ALLAH telah menggiring kita kepada keimanan dan da'wah. Ini adalah 
karunia besar. Sebaliknya, mereka yang merasa telah berjasa, lalu – 
karena ketidakpuasan yang lahir dari konsekwensi bergaul dengan manusia 
yang tidak maksum dan sempurna – menunggu musibah dan kegagalan, untuk 
kemudian mengatakan : "Nah, rasain !" Sepantasnya bayangkan, bagaimana 
rasanya bila saya tidak bersama kafilah kebahagiaan ini?.
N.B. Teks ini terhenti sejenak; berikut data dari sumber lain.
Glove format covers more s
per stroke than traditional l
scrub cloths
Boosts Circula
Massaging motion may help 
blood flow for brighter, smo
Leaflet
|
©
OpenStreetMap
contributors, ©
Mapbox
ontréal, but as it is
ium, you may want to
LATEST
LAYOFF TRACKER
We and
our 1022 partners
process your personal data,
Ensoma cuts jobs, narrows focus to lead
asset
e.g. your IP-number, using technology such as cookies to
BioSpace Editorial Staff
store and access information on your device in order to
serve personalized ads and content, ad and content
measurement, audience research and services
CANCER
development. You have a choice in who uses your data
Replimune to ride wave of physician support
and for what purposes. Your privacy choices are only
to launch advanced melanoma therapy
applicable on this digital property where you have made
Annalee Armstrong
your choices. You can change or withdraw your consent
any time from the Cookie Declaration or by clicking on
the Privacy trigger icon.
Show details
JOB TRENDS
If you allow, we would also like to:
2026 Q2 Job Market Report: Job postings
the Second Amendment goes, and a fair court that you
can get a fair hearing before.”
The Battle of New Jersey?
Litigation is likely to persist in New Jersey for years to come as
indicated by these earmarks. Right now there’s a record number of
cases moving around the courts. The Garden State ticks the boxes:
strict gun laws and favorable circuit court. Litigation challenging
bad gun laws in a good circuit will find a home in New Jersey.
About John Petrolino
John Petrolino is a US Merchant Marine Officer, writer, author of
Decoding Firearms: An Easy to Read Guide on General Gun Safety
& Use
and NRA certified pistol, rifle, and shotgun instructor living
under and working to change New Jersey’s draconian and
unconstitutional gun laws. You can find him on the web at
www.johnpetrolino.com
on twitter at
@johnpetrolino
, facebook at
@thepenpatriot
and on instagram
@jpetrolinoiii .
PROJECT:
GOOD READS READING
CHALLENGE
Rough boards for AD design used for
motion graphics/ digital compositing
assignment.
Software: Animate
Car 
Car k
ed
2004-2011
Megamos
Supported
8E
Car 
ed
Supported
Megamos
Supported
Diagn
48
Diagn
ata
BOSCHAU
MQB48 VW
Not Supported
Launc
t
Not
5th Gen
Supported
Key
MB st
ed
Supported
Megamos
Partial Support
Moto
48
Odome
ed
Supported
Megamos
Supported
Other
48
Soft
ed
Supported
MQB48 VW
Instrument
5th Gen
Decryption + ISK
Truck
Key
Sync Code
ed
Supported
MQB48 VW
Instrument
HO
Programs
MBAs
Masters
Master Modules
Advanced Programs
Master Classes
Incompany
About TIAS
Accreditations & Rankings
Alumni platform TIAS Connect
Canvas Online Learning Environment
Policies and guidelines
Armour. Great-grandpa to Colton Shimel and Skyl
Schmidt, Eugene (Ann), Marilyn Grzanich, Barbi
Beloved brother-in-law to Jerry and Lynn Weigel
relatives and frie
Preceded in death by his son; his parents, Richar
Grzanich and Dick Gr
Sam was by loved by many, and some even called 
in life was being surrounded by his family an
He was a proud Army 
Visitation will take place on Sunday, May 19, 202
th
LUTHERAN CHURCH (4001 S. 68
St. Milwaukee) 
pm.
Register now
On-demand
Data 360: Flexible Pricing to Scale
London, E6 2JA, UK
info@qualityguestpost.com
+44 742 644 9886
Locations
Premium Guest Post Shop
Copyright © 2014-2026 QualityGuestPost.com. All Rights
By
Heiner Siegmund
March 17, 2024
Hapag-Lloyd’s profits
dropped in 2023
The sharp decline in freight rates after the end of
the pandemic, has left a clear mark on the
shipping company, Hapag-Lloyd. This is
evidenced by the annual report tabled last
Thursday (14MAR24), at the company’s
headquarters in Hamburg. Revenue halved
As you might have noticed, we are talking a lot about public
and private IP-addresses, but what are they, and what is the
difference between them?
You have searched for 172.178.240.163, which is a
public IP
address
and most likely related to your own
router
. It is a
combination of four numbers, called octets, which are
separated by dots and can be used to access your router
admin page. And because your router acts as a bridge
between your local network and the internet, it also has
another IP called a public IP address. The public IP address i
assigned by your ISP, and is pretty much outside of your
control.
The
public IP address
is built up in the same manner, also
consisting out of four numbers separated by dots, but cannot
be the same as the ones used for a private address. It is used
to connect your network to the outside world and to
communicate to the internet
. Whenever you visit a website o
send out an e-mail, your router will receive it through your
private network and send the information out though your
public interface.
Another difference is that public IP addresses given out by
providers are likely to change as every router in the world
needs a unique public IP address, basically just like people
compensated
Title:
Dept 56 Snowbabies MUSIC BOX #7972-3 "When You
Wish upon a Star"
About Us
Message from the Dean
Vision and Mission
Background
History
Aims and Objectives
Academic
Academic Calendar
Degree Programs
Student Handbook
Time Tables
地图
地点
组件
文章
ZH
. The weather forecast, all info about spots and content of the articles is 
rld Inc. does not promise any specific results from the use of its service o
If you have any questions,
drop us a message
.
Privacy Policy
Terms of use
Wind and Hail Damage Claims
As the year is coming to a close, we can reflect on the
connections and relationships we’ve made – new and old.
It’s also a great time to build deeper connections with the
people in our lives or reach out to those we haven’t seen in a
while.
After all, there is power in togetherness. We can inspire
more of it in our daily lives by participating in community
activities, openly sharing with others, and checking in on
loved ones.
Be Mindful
Saling mendo'akan sesama ikhwah telah menjadi ciri kemuliaan pribadi 
mereka, terlebih doa dari jauh. Selain ikhlas dan cinta tak nampak 
motivasi lain bagi saudara yang berdoa itu. ALLAH akan mengabulkannya 
dan malaikat akan mengamininya, seraya berkata : "Untukmu pun hak 
seperti itu", seperti pesan Rasulullah SAW. Cukuplah kemuliaan ukhuwah 
dan jamaah bahwa para nabi dan syuhada iri kepada mereka yang saling 
mencintai, bukan didasari hubungan kekerabatan, semata-mata iman dan 
cinta fi'Llah.
Ya ALLAH, kami memohon cinta-Mu, cinta orang-orang yang mencintai-Mu dan
 cinta kepada segala yang akan mendekatkan kami kepada cinta-Mu.